Aardvark became official for WESPA on May 28, 2012. In the original statement on the WESPA website, “With the upgrade of Aardvark to take into account the new ratings having been previewed last week, many people have noticed that the ratings on the site have changed...The result of this is a stabler, fairer ratings system, and one that has increased the capacity and lifespan of the original WESPA ratings system through a number of smaller fixes and changes.”
Aside from a minor visual display change when the WESPA website underwent an update, the format and display of Aardvark’s ratings has remained unchanged.
In 2019, that is all about to change.
Work has commenced in the background by Chris Lipe and Joshua Castellano (with assistance from Yong Jian Rong) to give Aardvark a new look.
Chris would be familiar to many as the head of WESPA’s Tournament and Rating Committee as well as the 2014 WSC Runner Up - he has both worked as a software developer working on database-backed web applications for many years, and am co-developer of xerafin.net, a popular web-based study tool.
Joshua Castellano has spent two summers interning at Leidos doing front-end and back-end web development, and is the creator of randomracer.com, a site that aggregates annotated cross-tables games into statistics, self-documented mistakes, leaderboards, and notable games.
TRC Chair Chris Lipe
Joshua Castellano
So… why the need for change?
The best place to start is how all the results are processed: As Chris Lipe notes “Right now the ratings pages are generated by processing text files on the server - with (at the time of writing) over 700 WESPA tournaments in the system, it takes a good deal of time to process that many text files to display a player's rating history. And the processing gets done over again each time someone looks at any page in Aardvark.”
What should be an easy thing, like changing a name, becomes extremely burdensome as each text file needs to be updated.
This isn't to say the people who created Aardvark did a bad job as Chris Lipe elaborates: “it's an ingenious tool, but web technology has progressed over the years and a lot of these issues can be addressed by updating the way that the tournament and player data is processed and stored behind the scenes.”
“The main behind the scenes change is to take the tournament results which are today stored in text files, one file per tournament, and load it into a SQL database. This allows much faster access, and allows us to structure the data in a more logical way. Something like a name change would require changing it in one place rather than each tournament a player competed in, for example.”
This sort of work is something that cannot be done overnight and the expected timeline would see completion later in 2019.
Already, data migration for every WESPA rated event since 1993 has been completed. There are some tournaments (approximately a handful) where the data received is corrupted and needs to be fixed or skipped. Over 30 duplicate names have been identified and will be dealt with prior to implementation in the new system.
A clean up of the archives will help ensure that when a player views their performance data (or that of other players) that there is a maintained integrity to what is displayed.

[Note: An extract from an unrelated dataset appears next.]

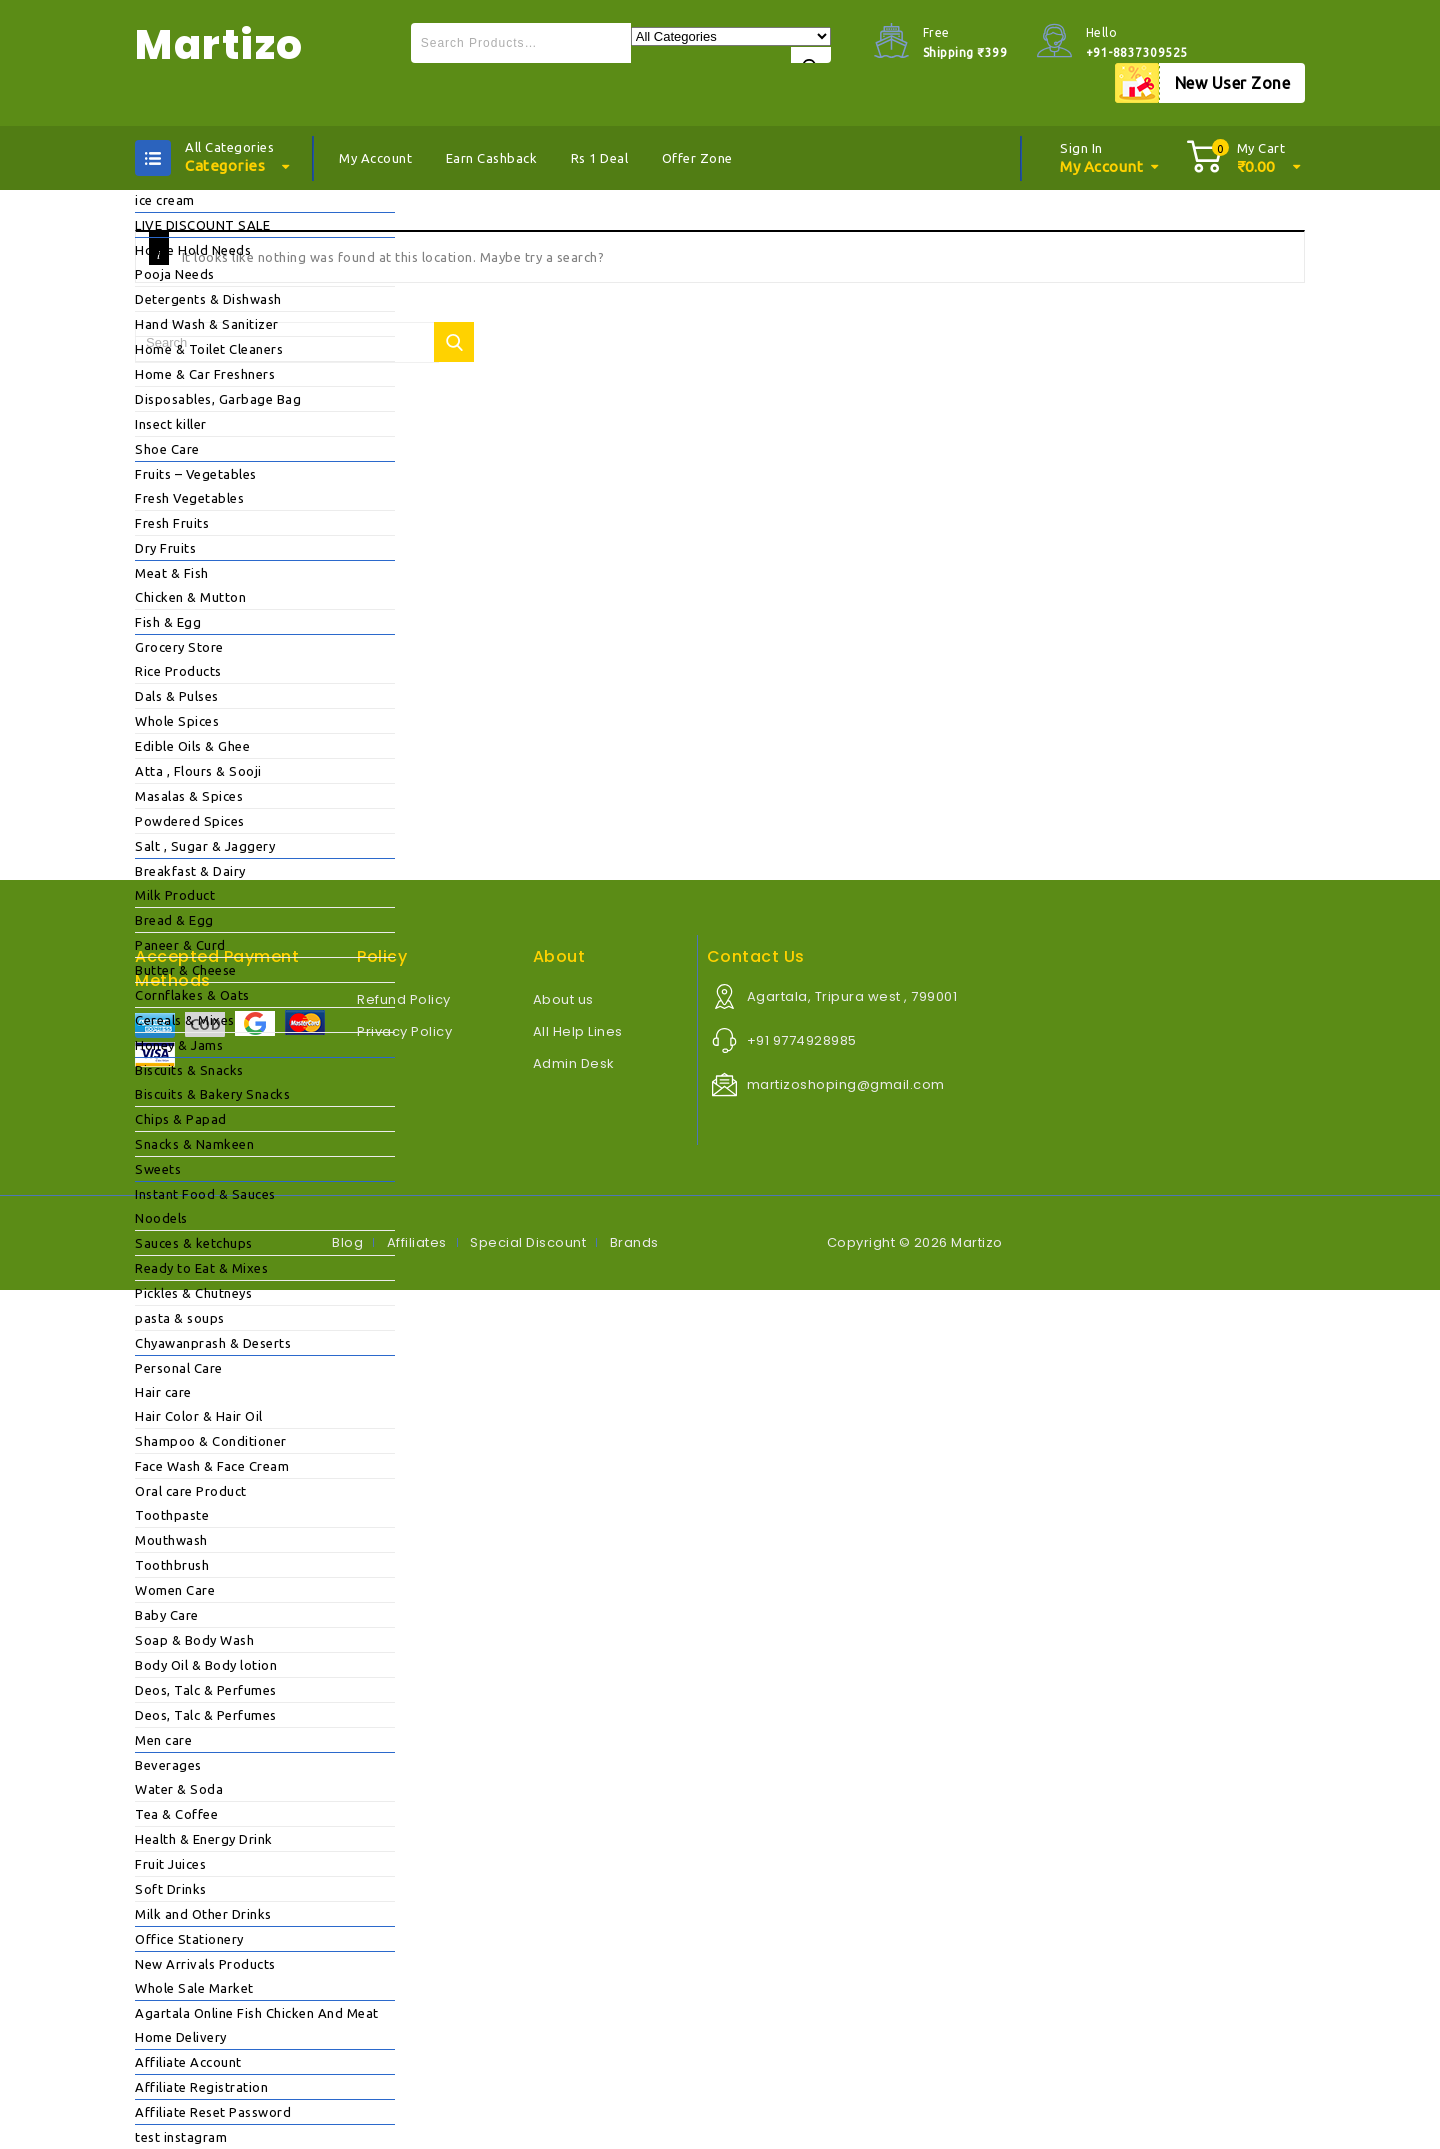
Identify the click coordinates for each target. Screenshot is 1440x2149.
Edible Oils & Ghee (192, 746)
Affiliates (417, 1242)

We end this article with these words from Chris Lipe which are a portent of the exciting opportunities these changes will potentially allow.
“The initial aim of the project is to migrate the existing tournament data files into a database, and rewrite the current reports in Aardvark so they use the data from that database. This will make things easier to administer, and hopefully improve performance, but the really exciting part is what capabilities we'll be able to add in the future. With the new database-backed infrastructure, we would have the ability to do things like set up a service for directors to validate the names in their data file before submission; calculate ratings on the server automatically, instantly; allow users to upload annotated games and link them to tournament results (like on cross-tables), and probably more cool features we haven't even thought of.”